How the IAS Rewrote Its Own History: 20 Years of Fraud, Fundraising, and Obfuscation Under David Miscavige
How David Miscavige's fundraising arm erased religion, buried governance, and became a subscription empire.
David Miscavige walks the stage at an IAS Anniversary Event: The man behind the curtain of a global fundraising machine with no functioning board, no transparency, and no accountability. This is the public face of a 20-year fraud—backed by spectacle, sustained by silence.
Introduction
Over the past two decades, the International Association of Scientologists (IAS) has undergone a dramatic transformation, not in name, but in structure, purpose, and legal disguise. This post lays out what is now a well-documented timeline of how David Miscavige and the Church of Scientology evolved IAS from a spiritually justified membership body into a multi-jurisdictional shell operation designed to extract money, avoid scrutiny, and insulate the organization from liability.
This is not speculation. It’s grounded in digital evidence: Wayback Machine archives, state filings, legal disclaimers, and IRS-exempt language vanishing from public view. What follows is a timeline-style breakdown, cross-referenced with screenshots and legal flags, and formatted to serve as both:
A public exposé
A legal declaration in support of fraud, charity violation, or racketeering complaints
A documented call for IRS and California Attorney General review
Timeline of Fraud & Structural Disguise: 2003–2025
2003 – Early Site: Overtly Religious Purpose
The IAS website emphasizes its mission to support the “Aims of Scientology as originated by L. Ron Hubbard.”
Membership includes benefits like:
Discounts on training and auditing
Eligibility for scholarships
Exclusive access to “Impact” magazine
Legal relevance: Clear evidence of a transactional relationship, payments in exchange for services, violating IRS donation standards.
2005 – Fixed Prices and Commercial Structure
Website explicitly lists:
$500/year for Annual Membership
$5,000 for Lifetime Membership
Also introduces commission-based Field Disseminators (FSM model).
Legal relevance: Proves IAS is operating like a business, not a nonprofit. Payments are tied to spiritual rewards and advancement.
2011 – Dual Identity Emerging
Site still references Hubbard and the Aims of Scientology.
Simultaneously shifts focus toward “global humanitarian efforts.”
IAS Administrations starts appearing in footers.
Legal relevance: This is the turning point, religious identity is preserved in branding while backend legal structure begins to disappear.
2018 – Shell Begins to Formalize
IAS Administrations is controlling the site.
Still no public record of board members, financial disclosures, or nonprofit compliance.
All donations are processed through a Delaware nonprofit, with no visible oversight.
Legal relevance: Sets the stage for shell company operation, functioning without governance, violating both CA and DE nonprofit requirements.
2020 – Religious Identity Stripped from Public View
New homepage focuses entirely on secular language:
“Help Support Worldwide Relief”
“Humanitarian Programs”
Campaigns like “Truth About Drugs” and “Volunteer Ministers” dominate.
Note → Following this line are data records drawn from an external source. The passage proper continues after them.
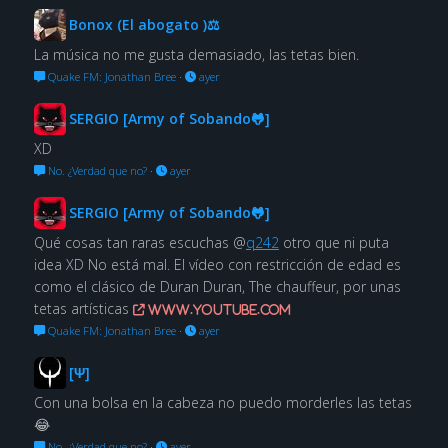
Bonox (El abogato )⚖
La música no me gusta demasiado, las tetas bien.
Quake FM: Jonathan Bree
·
ayer
SERGIO [Army of Sobando🐸]
XD
No. ¿Verdad que no?
·
ayer
SERGIO [Army of Sobando🐸]
Qué cosas tan raras escuchas @
q242
otro que ni puta
idea XD No está mal. El vídeo con restricción de edad es
como el clásico de Duran Duran, The chauffeur, por unas
tetas artísticas
www.youtube.com
Quake FM: Jonathan Bree
·
ayer
[Ψ]
Con una bolsa en la cabeza no puedo morderles las tetas
😂
No. ¿Verdad que no?
·
ayer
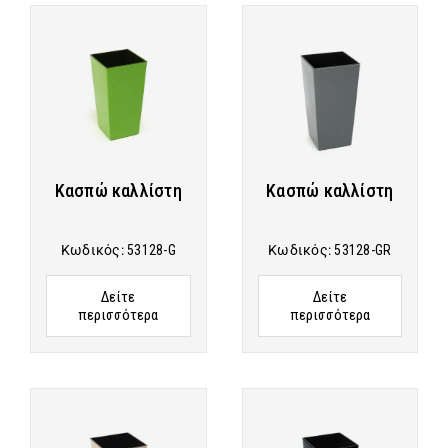
Κασπώ καλλίστη
Κασπώ καλλίστη
Κωδικός:
53128-G
Κωδικός:
53128-GR
Δείτε
Δείτε
περισσότερα
περισσότερα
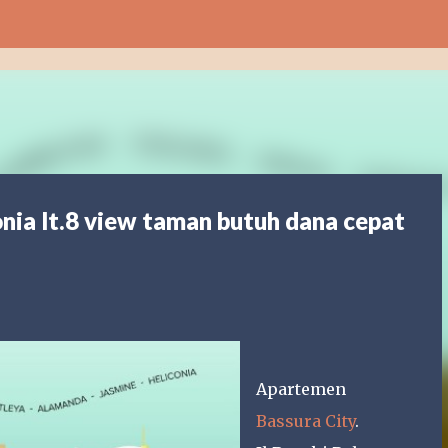
Langsung ke konten utama
onia lt.8 view taman butuh dana cepat
Apartemen
Bassura City
.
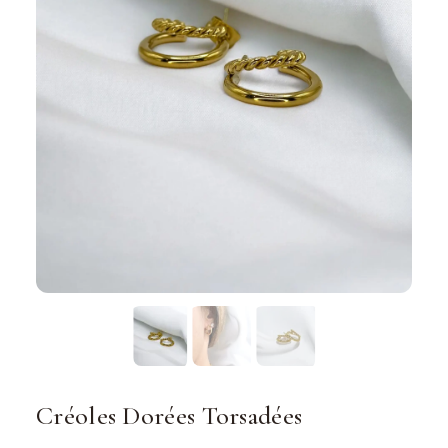
Créoles Dorées Torsadées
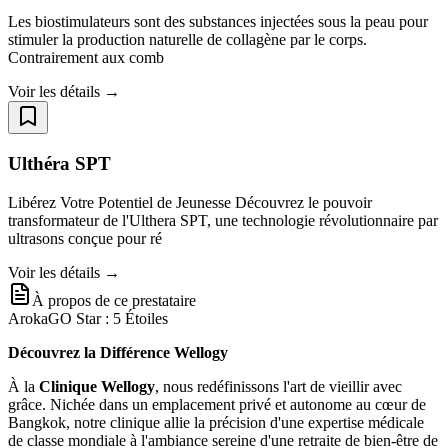
Les biostimulateurs sont des substances injectées sous la peau pour
stimuler la production naturelle de collagène par le corps.
Contrairement aux comb
Voir les détails →
Ulthéra SPT
Libérez Votre Potentiel de Jeunesse Découvrez le pouvoir
transformateur de l'Ulthera SPT, une technologie révolutionnaire par
ultrasons conçue pour ré
Voir les détails →
À propos de ce prestataire
ArokaGO Star : 5 Étoiles
Découvrez la Différence Wellogy
À la
Clinique Wellogy
, nous redéfinissons l'art de vieillir avec
grâce. Nichée dans un emplacement privé et autonome au cœur de
Bangkok, notre clinique allie la précision d'une expertise médicale
de classe mondiale à l'ambiance sereine d'une retraite de bien-être de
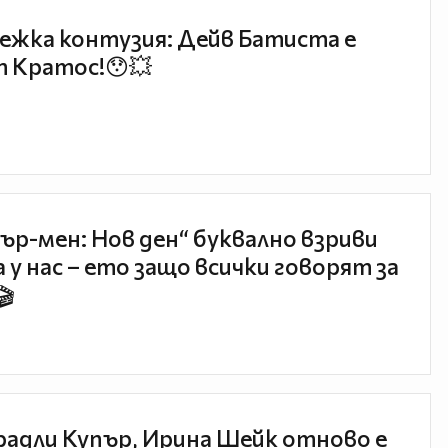
ежка контузия: Дейв Батиста е
 Кратос!😯💥
ър-мен: Нов ден“ буквално взриви
 у нас – ето защо всички говорят за
🎬
радли Купър, Ирина Шейк отново е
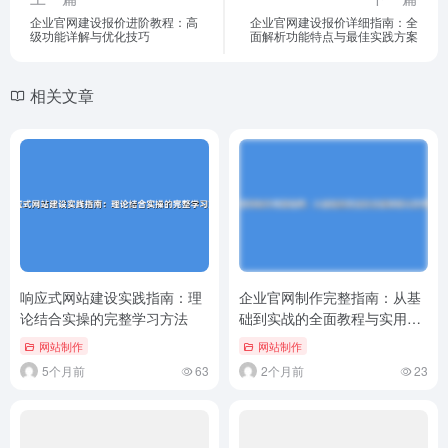
企业官网建设报价进阶教程：高
企业官网建设报价详细指南：全
级功能详解与优化技巧
面解析功能特点与最佳实践方案
相关文章
响应式网站建设实践指南：理
企业官网制作完整指南：从基
论结合实操的完整学习方法
础到实战的全面教程与实用技
巧
网站制作
网站制作
5个月前
63
2个月前
23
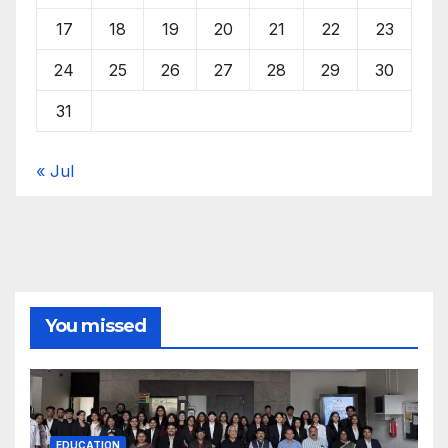
17
18
19
20
21
22
23
24
25
26
27
28
29
30
31
« Jul
You missed
EDUCATION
Legal relevance: Attempt to avoid regulatory scrutiny by hiding religious nature while continuing to use church-controlled assets and personnel.
2022 – Filing Contradictions in California and Delaware
IAS Administrations files new Statement of Information:
No board of directors listed
Controlled by outside legal firm (Jeffer Mangels Butler & Mitchell)
Legal relevance: No functioning board = no legal oversight. Violates basic requirements of nonprofit law.
2023–2025 – Total Financial Obfuscation
Donation pages now list:
Credit card forms
“No refunds” policy
Statement that donations are not tax-deductible
All funds processed by IAS Administrations or US IAS Members’ Trust.
No audits, no transparency, no public accountability.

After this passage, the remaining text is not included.